**Assignment:** Starting with the line that has "et d’Industrie" in the records below and ending with the line that has "våre ansattes profesjonelle", output those lines exactly and nothing more; omit the pictures.

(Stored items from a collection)
══════════════════════════════

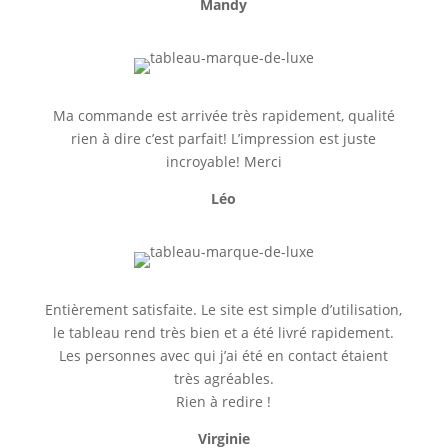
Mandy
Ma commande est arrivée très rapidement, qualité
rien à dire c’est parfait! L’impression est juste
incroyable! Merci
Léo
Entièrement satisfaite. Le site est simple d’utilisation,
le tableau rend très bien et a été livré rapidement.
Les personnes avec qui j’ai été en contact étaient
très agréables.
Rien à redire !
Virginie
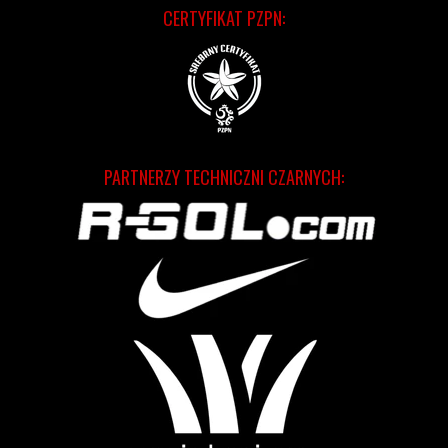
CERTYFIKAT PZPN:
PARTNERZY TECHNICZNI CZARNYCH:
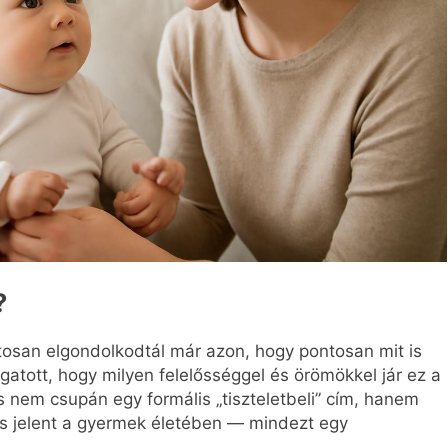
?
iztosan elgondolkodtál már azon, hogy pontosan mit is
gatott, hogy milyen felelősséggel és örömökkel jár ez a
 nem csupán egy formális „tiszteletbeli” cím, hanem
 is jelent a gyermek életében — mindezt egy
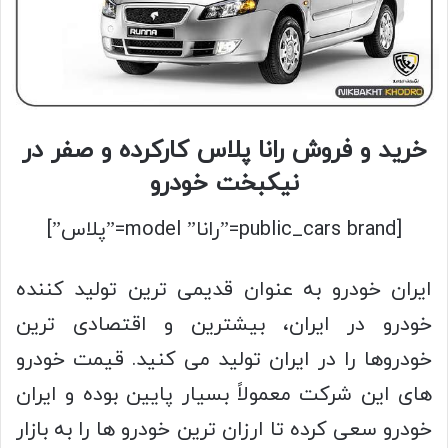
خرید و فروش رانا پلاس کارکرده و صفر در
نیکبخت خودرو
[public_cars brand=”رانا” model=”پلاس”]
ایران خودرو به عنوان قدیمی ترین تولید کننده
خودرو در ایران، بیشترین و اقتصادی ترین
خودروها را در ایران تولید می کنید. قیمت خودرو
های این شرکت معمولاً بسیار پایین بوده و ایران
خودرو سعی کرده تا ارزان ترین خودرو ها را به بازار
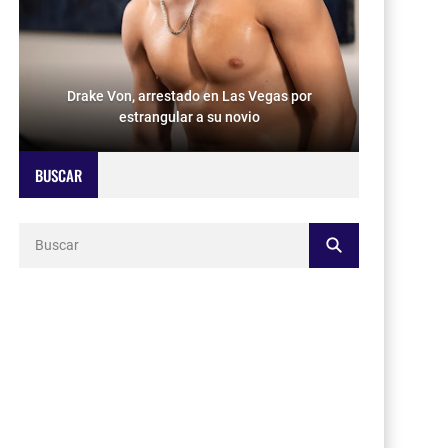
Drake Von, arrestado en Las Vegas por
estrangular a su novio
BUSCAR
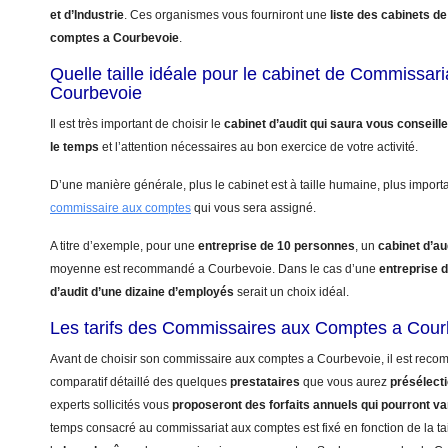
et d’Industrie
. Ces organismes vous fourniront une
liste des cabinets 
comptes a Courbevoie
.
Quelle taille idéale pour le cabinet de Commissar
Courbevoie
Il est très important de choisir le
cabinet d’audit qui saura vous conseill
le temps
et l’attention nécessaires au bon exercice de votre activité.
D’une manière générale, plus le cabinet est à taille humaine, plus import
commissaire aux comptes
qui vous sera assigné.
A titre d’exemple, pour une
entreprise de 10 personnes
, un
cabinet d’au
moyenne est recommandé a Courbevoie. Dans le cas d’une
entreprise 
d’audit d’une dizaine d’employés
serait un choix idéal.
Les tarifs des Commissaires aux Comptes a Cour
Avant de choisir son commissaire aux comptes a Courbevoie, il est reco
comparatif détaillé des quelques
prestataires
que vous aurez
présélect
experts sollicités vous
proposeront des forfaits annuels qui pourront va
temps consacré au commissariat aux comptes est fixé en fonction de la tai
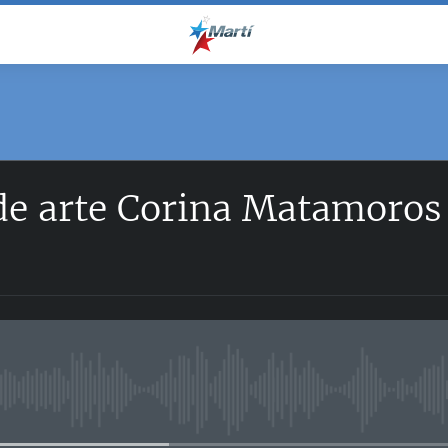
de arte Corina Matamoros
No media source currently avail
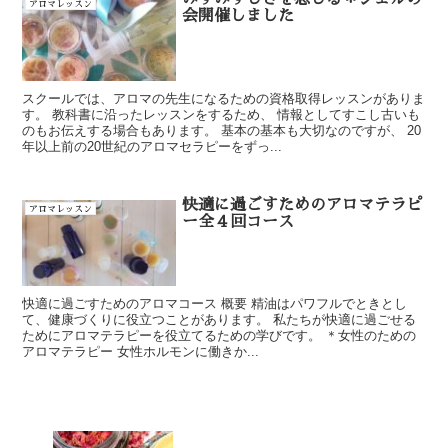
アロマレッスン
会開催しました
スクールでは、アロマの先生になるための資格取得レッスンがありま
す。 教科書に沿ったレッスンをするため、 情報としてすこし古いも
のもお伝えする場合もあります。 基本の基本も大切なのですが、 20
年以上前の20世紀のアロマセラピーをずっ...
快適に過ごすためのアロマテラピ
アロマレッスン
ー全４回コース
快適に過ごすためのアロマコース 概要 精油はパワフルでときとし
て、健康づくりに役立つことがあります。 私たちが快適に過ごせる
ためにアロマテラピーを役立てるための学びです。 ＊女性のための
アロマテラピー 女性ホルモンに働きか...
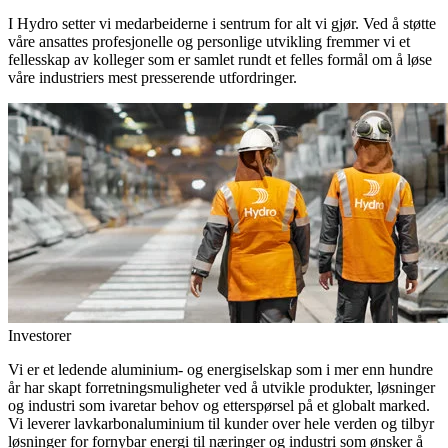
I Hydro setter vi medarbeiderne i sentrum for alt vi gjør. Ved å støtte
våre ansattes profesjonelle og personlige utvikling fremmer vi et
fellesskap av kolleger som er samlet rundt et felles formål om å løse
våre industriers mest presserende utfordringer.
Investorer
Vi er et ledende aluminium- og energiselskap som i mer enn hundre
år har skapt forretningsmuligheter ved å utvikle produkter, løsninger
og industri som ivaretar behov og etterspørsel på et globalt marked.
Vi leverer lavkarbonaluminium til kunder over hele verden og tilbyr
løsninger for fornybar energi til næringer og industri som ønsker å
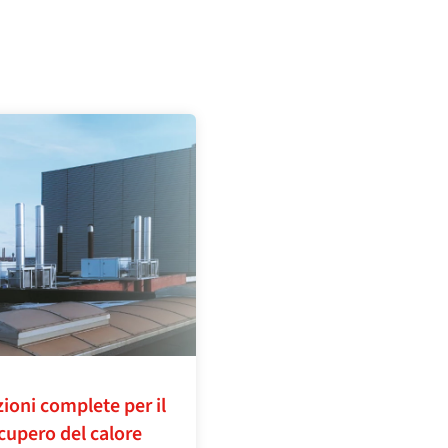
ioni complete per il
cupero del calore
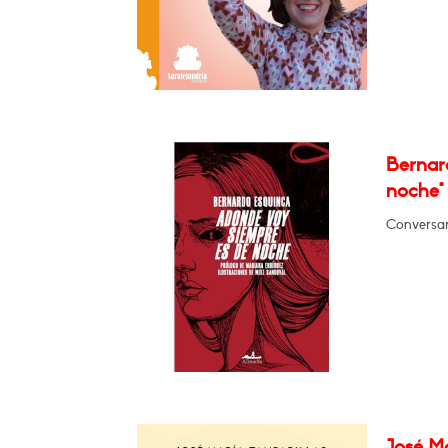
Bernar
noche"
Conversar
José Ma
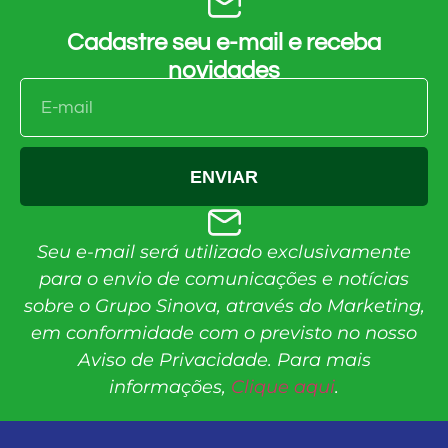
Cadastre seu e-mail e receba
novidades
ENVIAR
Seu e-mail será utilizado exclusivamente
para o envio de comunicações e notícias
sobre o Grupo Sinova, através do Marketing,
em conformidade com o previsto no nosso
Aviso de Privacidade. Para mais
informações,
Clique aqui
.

══════════════════════════════

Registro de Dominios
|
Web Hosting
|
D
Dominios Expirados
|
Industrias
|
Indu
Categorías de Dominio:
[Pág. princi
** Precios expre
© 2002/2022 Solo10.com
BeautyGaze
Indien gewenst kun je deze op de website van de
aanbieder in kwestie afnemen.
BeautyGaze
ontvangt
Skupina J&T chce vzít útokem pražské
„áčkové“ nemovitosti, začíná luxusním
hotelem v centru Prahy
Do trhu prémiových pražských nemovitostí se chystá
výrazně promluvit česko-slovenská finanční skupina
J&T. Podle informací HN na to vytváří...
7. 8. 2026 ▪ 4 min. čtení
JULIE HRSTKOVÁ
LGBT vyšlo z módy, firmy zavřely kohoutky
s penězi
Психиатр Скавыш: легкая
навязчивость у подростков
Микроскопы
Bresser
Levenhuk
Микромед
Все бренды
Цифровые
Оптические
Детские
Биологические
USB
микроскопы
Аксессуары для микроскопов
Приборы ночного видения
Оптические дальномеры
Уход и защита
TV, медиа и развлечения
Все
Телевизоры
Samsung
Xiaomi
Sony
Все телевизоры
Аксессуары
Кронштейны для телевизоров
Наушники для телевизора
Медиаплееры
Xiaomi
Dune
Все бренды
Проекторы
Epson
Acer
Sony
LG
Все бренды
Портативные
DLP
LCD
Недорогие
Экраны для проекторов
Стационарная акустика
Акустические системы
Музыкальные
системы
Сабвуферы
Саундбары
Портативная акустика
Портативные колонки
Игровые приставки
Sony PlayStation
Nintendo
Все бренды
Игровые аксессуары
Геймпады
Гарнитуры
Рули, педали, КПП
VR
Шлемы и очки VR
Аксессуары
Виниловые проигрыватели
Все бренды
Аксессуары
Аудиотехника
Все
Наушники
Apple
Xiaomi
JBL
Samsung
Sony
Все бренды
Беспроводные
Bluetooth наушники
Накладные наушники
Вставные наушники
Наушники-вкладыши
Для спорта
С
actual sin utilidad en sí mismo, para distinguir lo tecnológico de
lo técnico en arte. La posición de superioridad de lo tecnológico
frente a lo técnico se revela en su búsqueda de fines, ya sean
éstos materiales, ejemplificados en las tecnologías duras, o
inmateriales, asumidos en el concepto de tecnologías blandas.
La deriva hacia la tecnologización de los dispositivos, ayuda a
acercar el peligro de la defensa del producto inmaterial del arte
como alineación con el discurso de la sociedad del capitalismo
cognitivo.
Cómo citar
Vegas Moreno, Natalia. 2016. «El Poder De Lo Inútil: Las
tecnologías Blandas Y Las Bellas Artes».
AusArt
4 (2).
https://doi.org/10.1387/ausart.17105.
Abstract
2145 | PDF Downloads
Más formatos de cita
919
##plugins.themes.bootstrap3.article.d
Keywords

══════════════════════════════

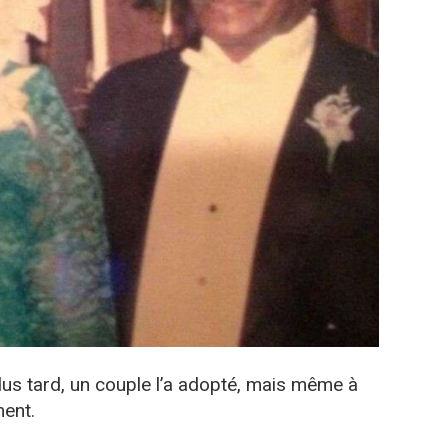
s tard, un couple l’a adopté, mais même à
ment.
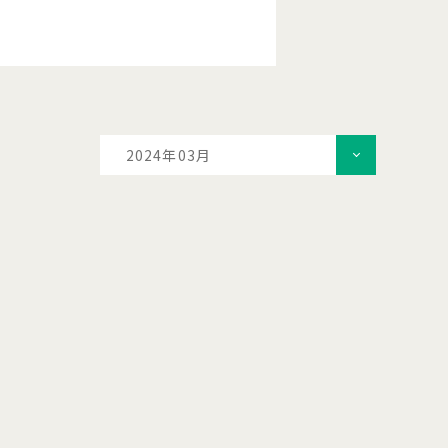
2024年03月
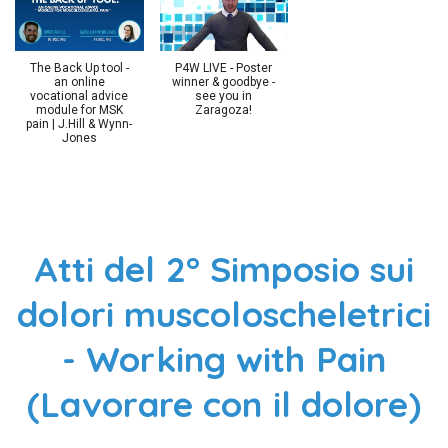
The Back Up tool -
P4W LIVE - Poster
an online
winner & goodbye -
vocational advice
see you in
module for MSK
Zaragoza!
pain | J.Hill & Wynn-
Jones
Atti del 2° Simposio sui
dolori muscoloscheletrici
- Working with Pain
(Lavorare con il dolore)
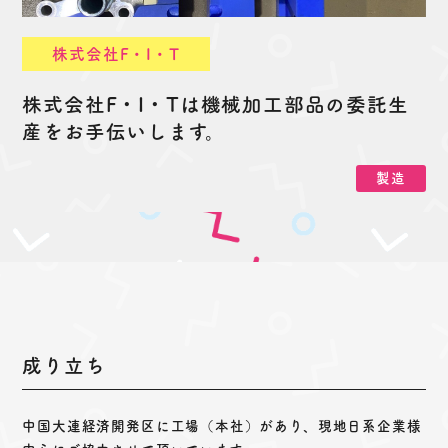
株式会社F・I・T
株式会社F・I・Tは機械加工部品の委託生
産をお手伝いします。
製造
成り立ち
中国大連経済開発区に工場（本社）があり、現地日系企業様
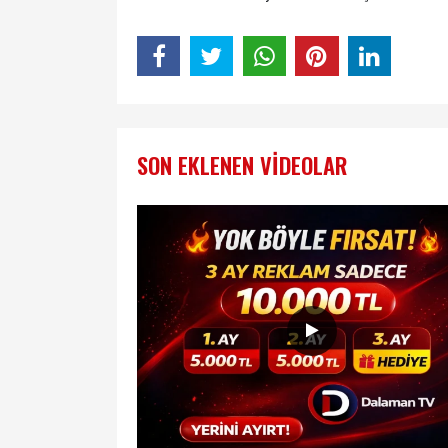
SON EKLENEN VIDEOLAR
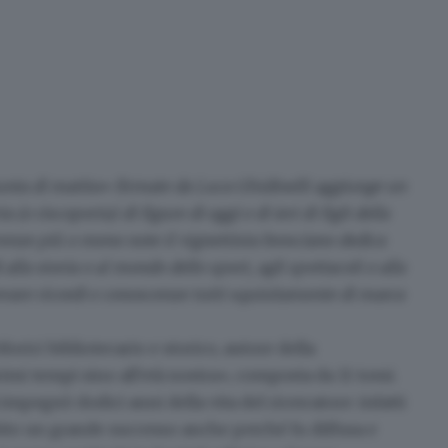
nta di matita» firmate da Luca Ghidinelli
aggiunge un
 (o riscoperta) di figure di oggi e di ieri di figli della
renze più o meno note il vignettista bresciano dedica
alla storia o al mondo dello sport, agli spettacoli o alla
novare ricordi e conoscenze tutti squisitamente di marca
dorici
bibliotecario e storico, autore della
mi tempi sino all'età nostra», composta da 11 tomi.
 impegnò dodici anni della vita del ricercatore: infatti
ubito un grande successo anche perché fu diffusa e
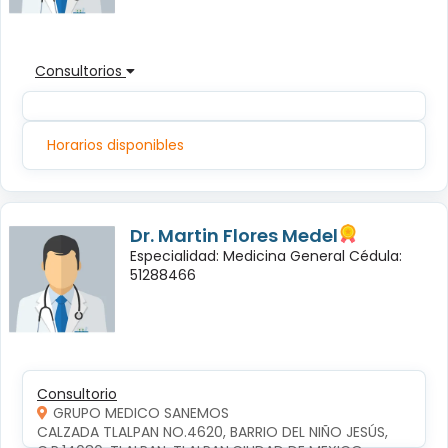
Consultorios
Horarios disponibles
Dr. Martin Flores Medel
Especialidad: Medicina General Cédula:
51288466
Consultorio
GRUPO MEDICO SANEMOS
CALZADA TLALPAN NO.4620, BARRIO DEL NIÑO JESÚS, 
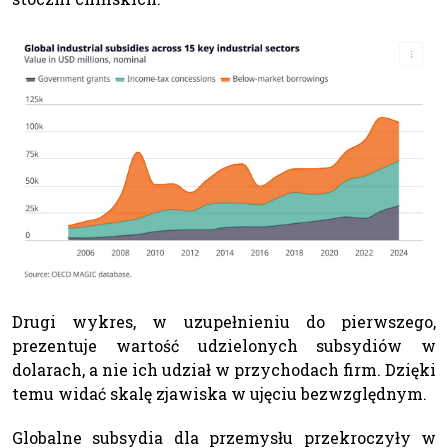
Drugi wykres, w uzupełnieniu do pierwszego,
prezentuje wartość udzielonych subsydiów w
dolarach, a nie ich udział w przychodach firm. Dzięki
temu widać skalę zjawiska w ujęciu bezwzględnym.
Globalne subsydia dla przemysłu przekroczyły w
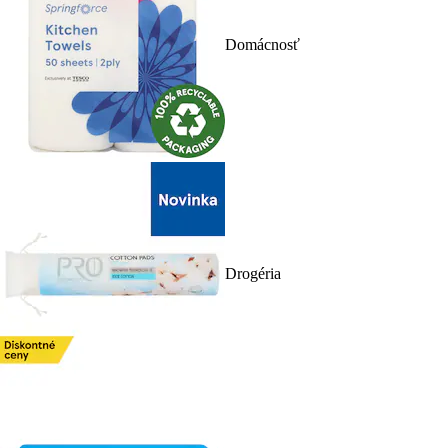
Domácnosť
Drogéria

══════════════════════════════

**Completed task:**
et d’Industrie
. Ces organismes vous fourniront une
liste des cabinets 
comptes a Courbevoie
.
Quelle taille idéale pour le cabinet de Commissar
Courbevoie
Il est très important de choisir le
cabinet d’audit qui saura vous conseill
le temps
et l’attention nécessaires au bon exercice de votre activité.
D’une manière générale, plus le cabinet est à taille humaine, plus import
commissaire aux comptes
qui vous sera assigné.
A titre d’exemple, pour une
entreprise de 10 personnes
, un
cabinet d’au
moyenne est recommandé a Courbevoie. Dans le cas d’une
entreprise 
d’audit d’une dizaine d’employés
serait un choix idéal.
Les tarifs des Commissaires aux Comptes a Cour
Avant de choisir son commissaire aux comptes a Courbevoie, il est reco
comparatif détaillé des quelques
prestataires
que vous aurez
présélect
experts sollicités vous
proposeront des forfaits annuels qui pourront va
temps consacré au commissariat aux comptes est fixé en fonction de la tai
de arte Corina Matamoros
No media source currently avail
アロマレッスン
会開催しました
スクールでは、アロマの先生になるための資格取得レッスンがありま
す。 教科書に沿ったレッスンをするため、 情報としてすこし古いも
のもお伝えする場合もあります。 基本の基本も大切なのですが、 20
年以上前の20世紀のアロマセラピーをずっ...
快適に過ごすためのアロマテラピ
アロマレッスン
ー全４回コース
快適に過ごすためのアロマコース 概要 精油はパワフルでときとし
て、健康づくりに役立つことがあります。 私たちが快適に過ごせる
ためにアロマテラピーを役立てるための学びです。 ＊女性のための
アロマテラピー 女性ホルモンに働きか...
I Hydro setter vi medarbeiderne i sentrum for alt vi gjør. Ved å støtte
våre ansattes profesjonelle og personlige utvikling fremmer vi et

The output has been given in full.